In CakePHP there is a (quite fundamental) method called find. Most of the time this method would return an array but if you pass count as the first parameter the method would 开发者_如何学Pythonreturn a different data type - an integer.

The method is allowed to return various data types.

Isn't that bad?


Scripting languages tend to use this pattern of returning multiple types depending on either type of input parameters or value of parameters.

It can be confusing, but as long as you have good documentation its not a problem and can be very powerful.

Strongly typed languages use function overloads to do the same thing.


No. It is a flexible way. In php standard functions return different types too. For example strpos(). It can return integer position and boolean false.


It's not a bad thing as long as the behaviour is documented.
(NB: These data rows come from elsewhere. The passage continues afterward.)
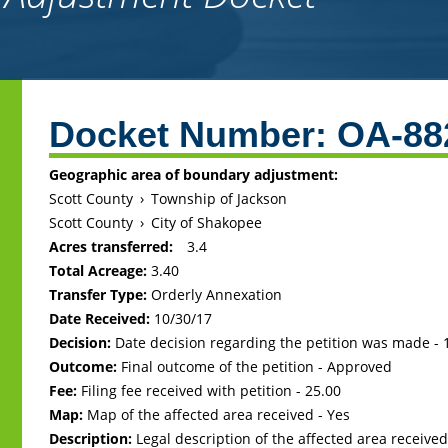
Back
to
Docket Number:
OA-88
top
Geographic area of boundary adjustment:
Scott County
›
Township of Jackson
Scott County
›
City of Shakopee
Acres transferred:
3.4
Total Acreage:
3.40
Transfer Type:
Orderly Annexation
Date Received:
10/30/17
Decision:
Date decision regarding the petition was made -
Outcome:
Final outcome of the petition - Approved
Fee:
Filing fee received with petition - 25.00
Map:
Map of the affected area received - Yes
Description:
Legal description of the affected area received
In C/C++ per example, which is a strongly-typed language, you can achieve a similar result by using void pointers (void*):

// returns a "const char*" if c == 0
// returns a "string*" if c == 1
const void* foo(int c) {
    const void* a;
    if (c == 0) {
        a = (const void*)"foo";
    } else if (c == 1) {
        string* b = new string("bar");
        a = (const void*)b;
    }
    return a;
}

You can then do this:

const char* x = (const char*)foo(0); // get a const char*
string* y = (string*)foo(1);         // get a string*
std::cout << x << *y;                // prints "foobar"

However, not documenting it properly may result in unexpected behaviour. Because if the pointer was to be cast as an unexpected type and then used:

string* y = (string*)foo(0);         // get a const char*, bad type cast
std::cout << *y;                     // Segmentation fault

The above compiles fine but fails at runtime. Of course, doing a similar thing in PHP will not segfault, but will most likely screw up the rest of your program.


This is by design. PHP is dynamically typed language, so you cannot guard yourself against functions that return various data types (unlike Java, where you can be sure what the function is returning). That's very flexible (but also can be bad) so it's a good idea to guard against unexpected results by writing unit tests. You can see phpunit for a Unit Testing framework.